TASK PROMPT -> Filter the entries, keeping every line with the string "Добавить".

BEGIN INPUT FOR THIS TASK

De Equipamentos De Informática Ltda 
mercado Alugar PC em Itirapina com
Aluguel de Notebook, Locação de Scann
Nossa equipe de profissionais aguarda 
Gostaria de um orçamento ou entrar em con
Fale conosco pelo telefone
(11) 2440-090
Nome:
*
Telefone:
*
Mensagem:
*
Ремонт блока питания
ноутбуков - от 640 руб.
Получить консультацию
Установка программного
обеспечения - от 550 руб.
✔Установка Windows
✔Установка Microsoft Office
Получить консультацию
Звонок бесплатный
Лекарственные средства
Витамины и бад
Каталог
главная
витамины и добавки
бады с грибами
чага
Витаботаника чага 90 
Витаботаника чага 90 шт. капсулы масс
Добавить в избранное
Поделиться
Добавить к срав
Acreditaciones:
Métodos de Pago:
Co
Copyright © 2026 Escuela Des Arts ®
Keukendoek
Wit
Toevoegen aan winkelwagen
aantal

END INPUT FOR THIS TASK
BEGIN INPUT FOR THIS TASK

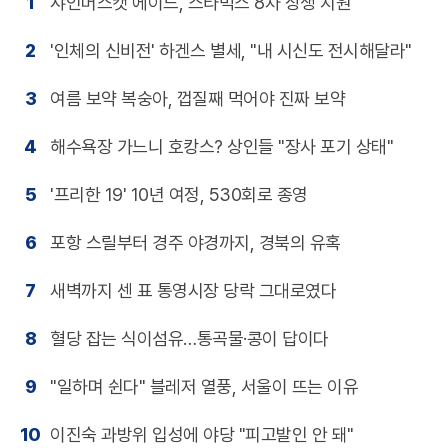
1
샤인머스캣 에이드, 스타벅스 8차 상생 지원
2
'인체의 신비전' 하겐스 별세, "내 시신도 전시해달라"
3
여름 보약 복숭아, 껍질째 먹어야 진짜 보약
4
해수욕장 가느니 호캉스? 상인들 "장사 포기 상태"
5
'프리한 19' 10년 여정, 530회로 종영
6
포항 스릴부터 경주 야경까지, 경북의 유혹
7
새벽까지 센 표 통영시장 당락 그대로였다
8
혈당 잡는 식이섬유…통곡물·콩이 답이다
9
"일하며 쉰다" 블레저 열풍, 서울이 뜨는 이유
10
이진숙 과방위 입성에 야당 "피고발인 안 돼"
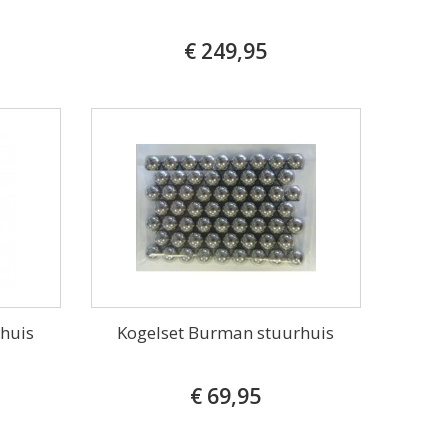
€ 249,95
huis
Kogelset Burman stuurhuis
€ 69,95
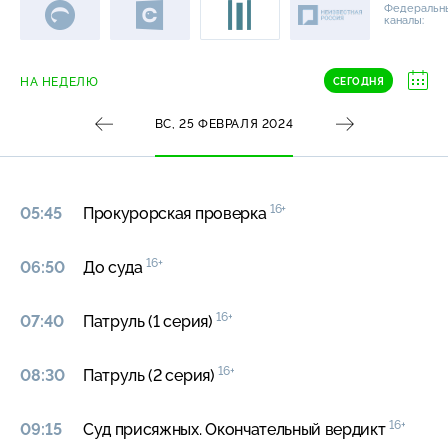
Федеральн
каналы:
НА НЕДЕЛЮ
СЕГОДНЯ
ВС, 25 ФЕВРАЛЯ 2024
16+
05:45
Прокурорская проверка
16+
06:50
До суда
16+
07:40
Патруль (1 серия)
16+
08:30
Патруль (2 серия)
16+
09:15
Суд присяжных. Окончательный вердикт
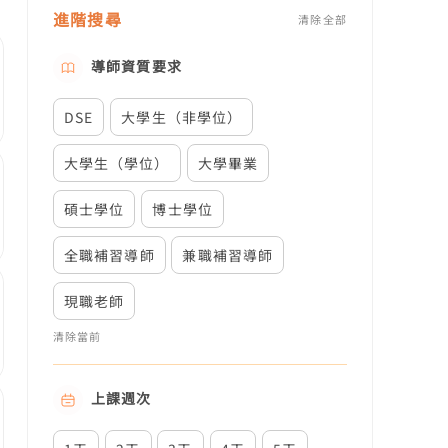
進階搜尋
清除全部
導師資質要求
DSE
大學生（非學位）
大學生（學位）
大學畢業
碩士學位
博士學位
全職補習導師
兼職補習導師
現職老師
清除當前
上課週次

END INPUT FOR THIS TASK

SOLUTION BELOW ->
Добавить в избранное
Добавить к срав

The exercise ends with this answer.